Auparavant, elle a publié une bande dessinée « Beya, le viste la cara a Dios » (Beya, t'as vu le visage de Dieu), illustrée par Iñaki Echeverría (2013). Histoire d'environ 150 pages, qui raconte à la seconde personne, l'histoire d'une fille piégée dans un réseau de traite. Beya en fait c'est une dame noble. Des journées de 15 heures à être battue, violée, droguée. Elle se fantasme une grossesse avec un cordon ombilical fait de barbelés. Elle s'observe en parvenant à sortir de son corps. Et ainsi à voir le visage de Dieu et parvenir à se racheter. Entre temps, une mention implicite à « La Belle au Bois Dormant ». Elle finira par aller dans un autre pays avec un faux passeport pour recommencer une autre vie.
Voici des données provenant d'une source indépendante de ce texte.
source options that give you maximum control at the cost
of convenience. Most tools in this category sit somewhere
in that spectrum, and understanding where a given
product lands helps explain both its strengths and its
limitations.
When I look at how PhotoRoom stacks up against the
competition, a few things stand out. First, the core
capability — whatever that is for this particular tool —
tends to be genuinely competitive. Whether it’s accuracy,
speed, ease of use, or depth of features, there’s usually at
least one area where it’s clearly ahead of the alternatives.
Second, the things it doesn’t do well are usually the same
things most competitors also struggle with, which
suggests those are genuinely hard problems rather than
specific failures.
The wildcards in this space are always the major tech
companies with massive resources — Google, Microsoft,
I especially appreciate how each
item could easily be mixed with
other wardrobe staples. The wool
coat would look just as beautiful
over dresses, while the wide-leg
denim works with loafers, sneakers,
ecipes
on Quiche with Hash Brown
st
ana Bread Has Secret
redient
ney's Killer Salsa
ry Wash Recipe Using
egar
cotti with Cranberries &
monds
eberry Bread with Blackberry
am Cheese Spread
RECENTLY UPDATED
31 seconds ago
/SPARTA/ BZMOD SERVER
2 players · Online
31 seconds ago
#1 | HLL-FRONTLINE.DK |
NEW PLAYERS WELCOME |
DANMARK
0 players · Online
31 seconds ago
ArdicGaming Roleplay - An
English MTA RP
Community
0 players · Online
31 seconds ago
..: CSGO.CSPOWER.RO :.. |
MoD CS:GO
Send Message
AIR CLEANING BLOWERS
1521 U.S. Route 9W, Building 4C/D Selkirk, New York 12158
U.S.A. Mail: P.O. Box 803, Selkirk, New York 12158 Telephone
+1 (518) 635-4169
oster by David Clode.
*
« La Virgen Cabeza », titre traduit en « Pleine de Grâces », est le premier roman de Gabriela Cabezón Cámara. Qüity est une journaliste de Buenos Aires qui rencontre Cleopatra, travesti qui se prostituait jusqu'au jour où elle eue une apparition de la Vierge. D'où le fastueux projet de transformer le quartier d'El Paso où elle vit en une communauté plus qu'utopique. Pour commencer, les deux personnes installent la scène d'un opéra-cumbia baroque. le quasi sublime du projet confronté à l'ordure et au sordide. « La Vierge parlait comme une Espagnole médiévale et la journée commençait avec la première cumbia. Chacun articulait ce qu'il voulait dire dans sa propre syntaxe et c'est ainsi que nous avons construit la langue de cumbia pour raconter les histoires de chacun, j'ai entendu des histoires d'amour et de balles, de règlement de comptes et de sexe, cumbia joyeuse, cumbia triste et cumbia enragée toute la journée ».
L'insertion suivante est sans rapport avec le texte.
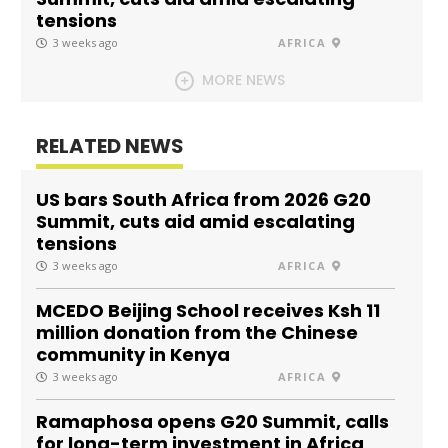
tensions
3 weeks ago
AFRICA
MORE NEWS
RELATED NEWS
US bars South Africa from 2026 G20
Summit, cuts aid amid escalating
tensions
3 weeks ago
AFRICA
MCEDO Beijing School receives Ksh 11
million donation from the Chinese
community in Kenya
3 weeks ago
AFRICA
Ramaphosa opens G20 Summit, calls
for long-term investment in Africa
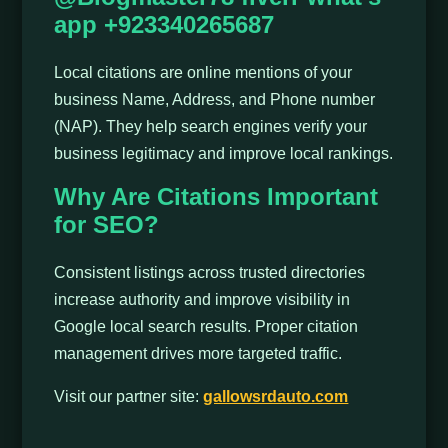
app +923340265687
Local citations are online mentions of your
business Name, Address, and Phone number
(NAP). They help search engines verify your
business legitimacy and improve local rankings.
Why Are Citations Important
for SEO?
Consistent listings across trusted directories
increase authority and improve visibility in
Google local search results. Proper citation
management drives more targeted traffic.
Visit our partner site:
gallowsrdauto.com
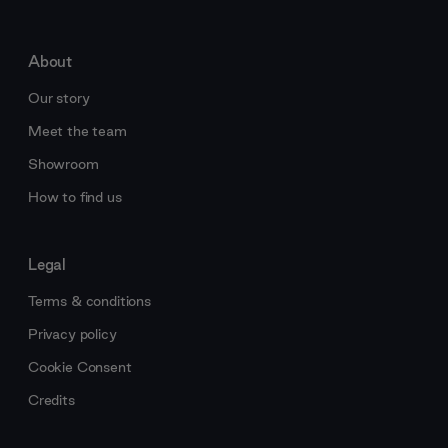
About
Our story
Meet the team
Showroom
How to find us
Legal
Terms & conditions
Privacy policy
Cookie Consent
Credits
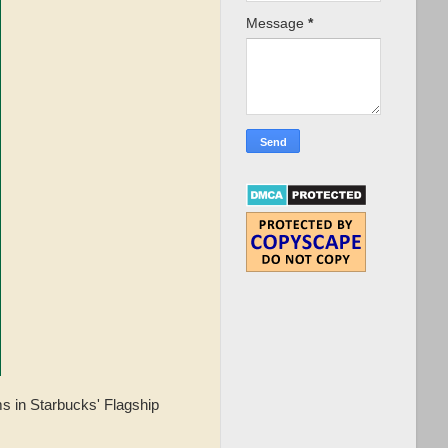
Message
*
s in Starbucks' Flagship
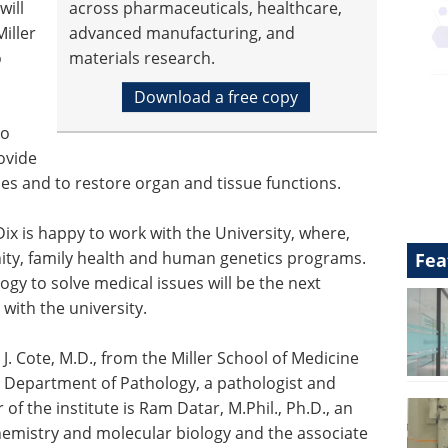
will
across pharmaceuticals, healthcare,
iller
advanced manufacturing, and
o
materials research.
Download a free copy
to
rovide
nes and to restore organ and tissue functions.
ix is happy to work with the University, where,
ty, family health and human genetics programs.
Fea
y to solve medical issues will be the next
ith the university.
 J. Cote, M.D., from the Miller School of Medicine
he Department of Pathology, a pathologist and
f the institute is Ram Datar, M.Phil., Ph.D., an
hemistry and molecular biology and the associate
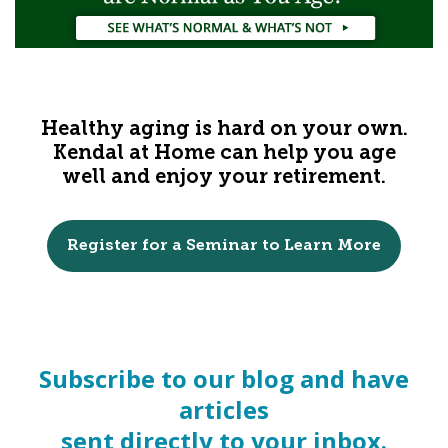
Healthy aging is hard on your own.
Kendal at Home can help you age
well and enjoy your retirement.
Register for a Seminar to Learn More
Subscribe to our blog and have
articles
sent directly to your inbox.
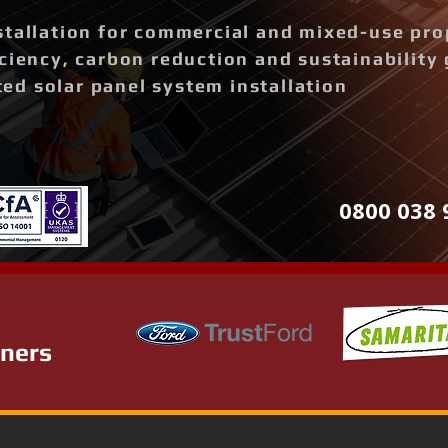
stallation for commercial and mixed-use pro
ciency, carbon reduction and sustainability 
d solar panel system installation
0800 038 
tners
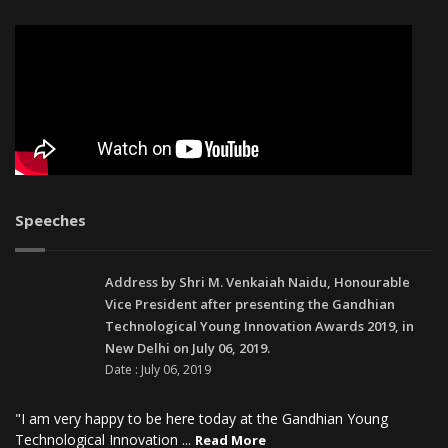
Speeches
Address by Shri M. Venkaiah Naidu, Honourable
Vice President after presenting the Gandhian
Technological Young Innovation Awards 2019, in
New Delhi on July 06, 2019.
Date : July 06, 2019
"I am very happy to be here today at the Gandhian Young
Technological Innovation ...
Read More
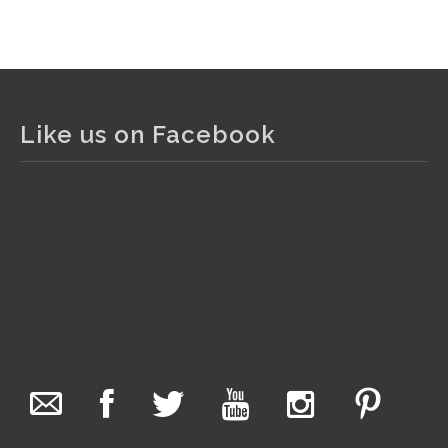
View on Facebook
·
Share
The Collector Auctions
1 day ago
Like us on Facebook
The auction is now live for The Collector Auctions
tomorrow night, 6 August. Register here to view and bid
online.
www.thecollector.com.au/online-auctions/#!/
Photo
View on Facebook
·
Share
The Collector Auctions
10 hours ago
We have an exciting auction for you tonight with lots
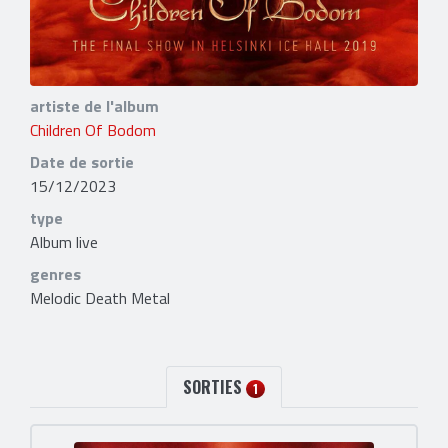
artiste de l'album
Children Of Bodom
Date de sortie
15/12/2023
type
Album live
genres
Melodic Death Metal
SORTIES
1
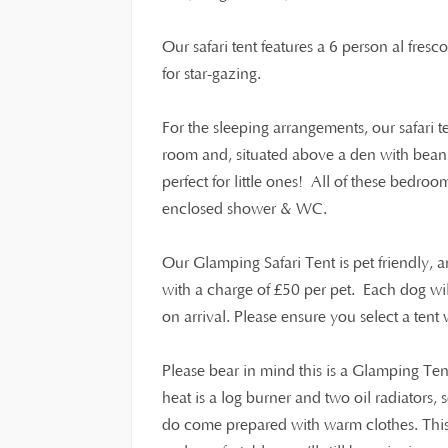
Our safari tent features a 6 person al fresc
for star-gazing.
For the sleeping arrangements, our safari 
room and, situated above a den with beanb
perfect for little ones! All of these bedroo
enclosed shower & WC.
Our Glamping Safari Tent is pet friendly,
£
with a charge of
50 per pet. Each dog wi
on arrival. Please ensure you select a ten
Please bear in mind this is a Glamping Ten
heat is a log burner and two oil radiators,
do come prepared with warm clothes. This i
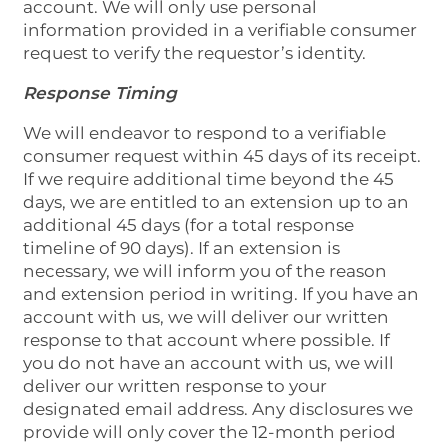
account. We will only use personal
information provided in a verifiable consumer
request to verify the requestor’s identity.
Response Timing
We will endeavor to respond to a verifiable
consumer request within 45 days of its receipt.
If we require additional time beyond the 45
days, we are entitled to an extension up to an
additional 45 days (for a total response
timeline of 90 days). If an extension is
necessary, we will inform you of the reason
and extension period in writing. If you have an
account with us, we will deliver our written
response to that account where possible. If
you do not have an account with us, we will
deliver our written response to your
designated email address. Any disclosures we
provide will only cover the 12-month period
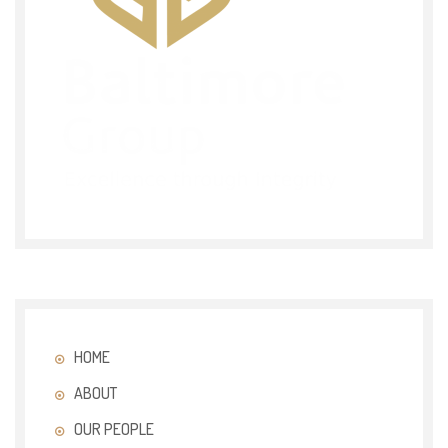
HOME
ABOUT
OUR PEOPLE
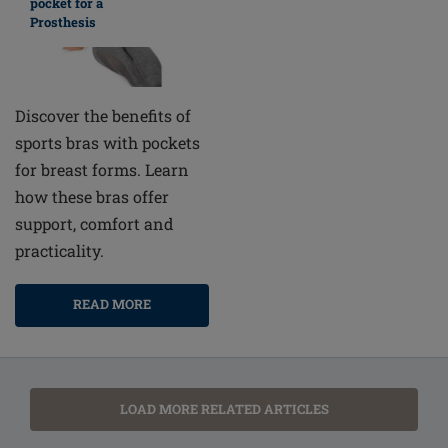
pocket for a
Prosthesis
Discover the benefits of
sports bras with pockets
for breast forms. Learn
how these bras offer
support, comfort and
practicality.
READ MORE
LOAD MORE RELATED ARTICLES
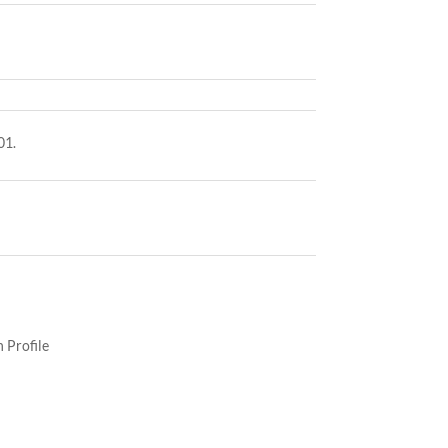
01.
 Profile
Ce quartier d'El Paso n'est pas clair, en principe c'est un quartier assez central de la ville, énorme puisque de 15 millions d'habitants, divisée en 48 barrios, plus ou moins autonomes, répandus sur 200 km2, soit le double de Paris. le quartier s'étend jusqu'au Cimetière de la Recoleta, vaste espace où sont enterrés toutes les célébrités du pays, dans une débauche de chapelles, panthéons familiaux et caveaux spacieux, qui cohabitent avec des murs-caveaux du petit peuple. Une autre particularité de la ville consiste en librairies, récentes ou de livres d'occasion, chose qui n'existe pratiquement pas dans d'autres villes sud-américaines. C'est sans compter les cabarets et théâtres qui foisonnent, dont le renommé Café Tortoni sur l'Avenida de Mayo, où le dimanche après-midi, en sous-sol se produisent d'anciennes vedettes du chant et du théâtre. Anciennes vedettes, cela se voit et s'entend, mais qui croient encore aux miettes de leur gloire passée.
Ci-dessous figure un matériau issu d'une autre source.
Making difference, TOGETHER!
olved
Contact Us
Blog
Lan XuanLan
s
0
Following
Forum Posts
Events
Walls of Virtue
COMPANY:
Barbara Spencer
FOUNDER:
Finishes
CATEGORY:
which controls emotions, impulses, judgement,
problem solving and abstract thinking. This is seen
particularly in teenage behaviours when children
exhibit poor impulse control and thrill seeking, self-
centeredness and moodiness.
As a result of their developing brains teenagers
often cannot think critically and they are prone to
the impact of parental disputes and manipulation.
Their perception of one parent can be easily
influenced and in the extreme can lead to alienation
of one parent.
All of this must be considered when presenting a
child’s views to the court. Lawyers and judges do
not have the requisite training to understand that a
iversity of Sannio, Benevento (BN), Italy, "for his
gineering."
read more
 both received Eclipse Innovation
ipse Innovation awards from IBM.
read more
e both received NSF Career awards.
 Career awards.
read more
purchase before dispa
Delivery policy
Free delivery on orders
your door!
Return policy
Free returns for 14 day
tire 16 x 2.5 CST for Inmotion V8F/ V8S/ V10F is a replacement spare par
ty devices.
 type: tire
Donc dans ce barrio, Qüity est une fille hétérosexuelle dont le seul but est de se marier. Elle est enceinte de Cleopatra, un travesti, mais le petit-fils, Kevin, qui naitra, n'a pas vraiment de lien de sang avec ses mères. Cleopatra, qui a vu la Vierge en apparition, mène la révolte contre les autorités. Elle est atrocement brulée dans l'incendie des pauvres habitations. La vision de la Vierge va la transformer. « La Vierge m'a dit que Jéhovah lui avait dit que l'odeur de cette viande consumée par le feu l'avait apaisé. Et oui, Qüity, il est un peu féroce aussi ». Séjours en hôpital, greffes, souffrances. Mais elle a vu la Vierge.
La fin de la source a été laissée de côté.